- Occupation: Singer;
- Television: Hrvatska traži zvijezdu (season 3); Tvoje lice zvuči poznato (season 9);

= Marcela Oroši =

Croatian singer

Marcela Oroši is a Croatian singer.

==Early life==
Marcela Oroši was born in Crikvenica, where she spent the first 20 years of her life, having completed music school with a focus on classical guitar while also singing in both city and church choirs and performing as a member of two local bands.

==Career==
In 2011, Oroši competed on the third season of RTL's Idol series Hrvatska traži zvijezdu, where she placed as a runner-up. She was a member of a girl band Luminize, along with Matilda Oroši, Irena Rogović and Tea Mišković. In 2014, the band released a single titled "Kill It With Love," which was followed by the release of their debut studio album All or Nothing in 2016. In 2018, Luminize competed on The Voice of Holland.

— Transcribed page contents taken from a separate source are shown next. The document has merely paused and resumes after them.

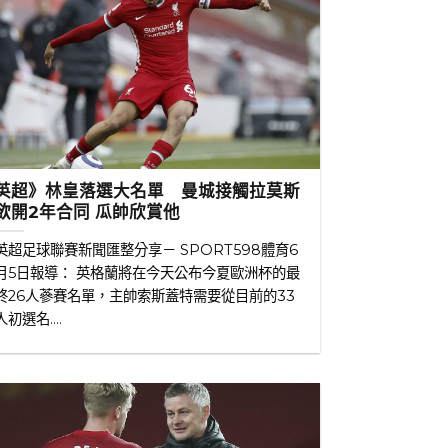
英超》林皇落選大名單 曼城接觸拉莫斯
欲開2年合同 瓜帥欣賞他
英超足球聯賽新聞匯整分享－ SPORT598體育6
月5日報導： 英格蘭將在今天公布今夏歐洲杯的最
終26人蔘賽名單，主帥索斯蓋特需要從目前的33
人初選名....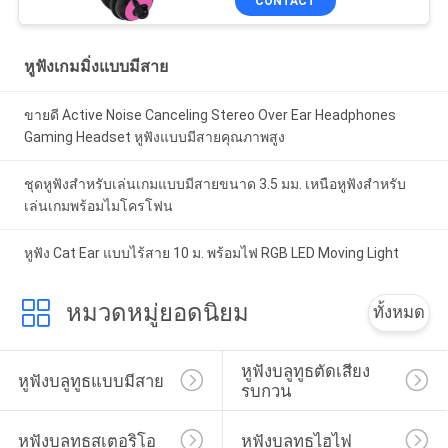
CONTACT
หูฟังเกมมิ่งแบบมีสาย
ขายดี Active Noise Canceling Stereo Over Ear Headphones
Gaming Headset หูฟังแบบมีสายคุณภาพสูง
ชุดหูฟังสำหรับเล่นเกมแบบมีสายขนาด 3.5 มม. เหนือหูฟังสำหรับ
เล่นเกมพร้อมไมโครโฟน
หูฟัง Cat Ear แบบไร้สาย 10 ม. พร้อมไฟ RGB LED Moving Light
หมวดหมู่ยอดนิยม
ทั้งหมด
หูฟังบลูทูธตัดเสียง
หูฟังบลูทูธแบบมีสาย
รบกวน
หูฟังบลูทูธสเตอริโอ
หูฟังบลูทูธไฮไฟ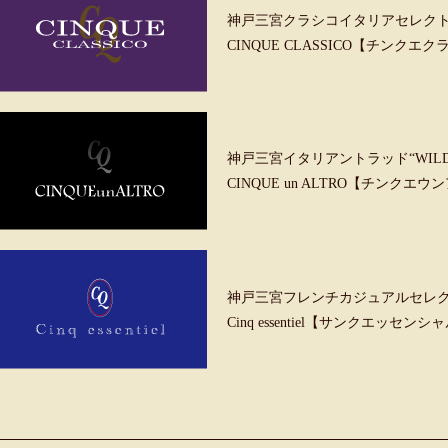
神戸三宮クラシコイタリアセレク
CINQUE CLASSICO【チンクエ
神戸三宮イタリアントラッド“WILD &
CINQUE un ALTRO【チンクエ
神戸三宮フレンチカジュアルセレ
Cinq essentiel【サンクエッセンシ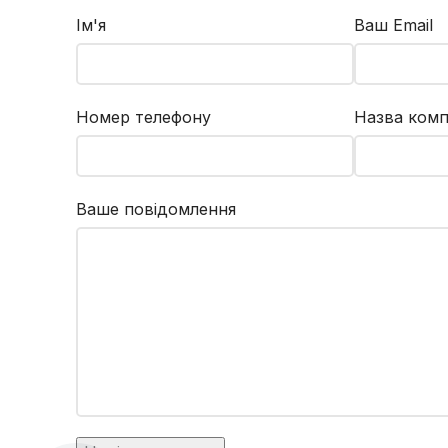
кВт
.
GVW 1
Ім'я
Ваш Email
Номер телефону
Назва комп
Ваше повідомлення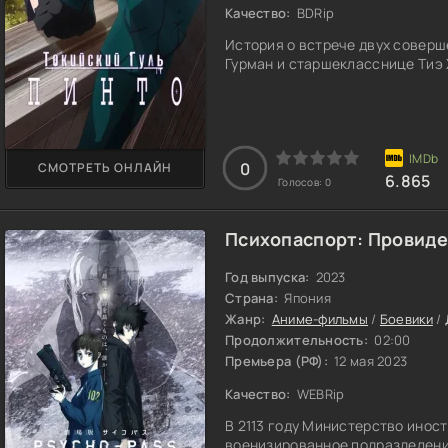
Качество:
BDRip
История о встрече двух соверш
Гурман и старшекласснице Тиэ 
0
СМОТРЕТЬ ОНЛАЙН
6.865
Голосов:
0
Психопаспорт: Провиде
Год выпуска:
2023
Страна:
Япония
Жанр:
Аниме-фильмы
/
Боевики
/
Продолжительность:
02:00
Премьера (РФ):
12 мая 2023
Качество:
WEBRip
В 2113 году Министерство инос
военизированное подразделени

In 2024, Oroši competed on Dora 2024, the Croatian national final for Eurovision Song Contest 2024. She qualified for the grand final with the song "Gasoline" and finished sixth with a total of 59 points.

On 24 February 2025, Oroši was announced to compete on the ninth season of the singing reality television series Tvoje lice zvuči poznato, the Croatian edition of Your Face Sounds Familiar. She won the second episode of the season performing as Doris Dragović and the tenth episode as Vesna Zmijanac.

==Discography==
===Singles===
- "Nismo isti svijet" (2023)
- "Gasoline" (2024)
- "Ovako ne ide" (2024)

===Albums===
- All or Nothing (2016, with Luminize)
- Covers (2023)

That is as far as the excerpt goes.